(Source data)
^^^^^^^^

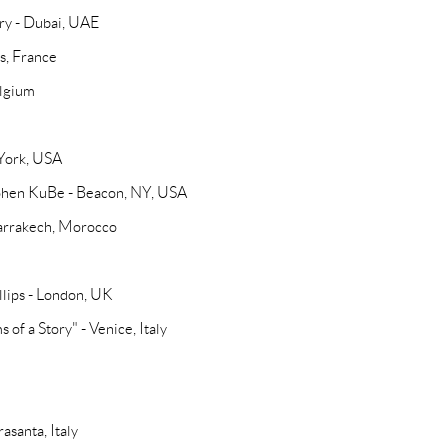
ry - Dubai, UAE
is, France
elgium
 York, USA
 Cohen KuBe - Beacon, NY, USA
arrakech, Morocco
llips - London, UK
 of a Story" - Venice, Italy
asanta, Italy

^^^^^^^^

**ACTION ITEM:** Check every line of the records above for the string "Italy". Copy those that hold it.

**RESPONSE TO THE TASK:**
 of a Story" - Venice, Italy
asanta, Italy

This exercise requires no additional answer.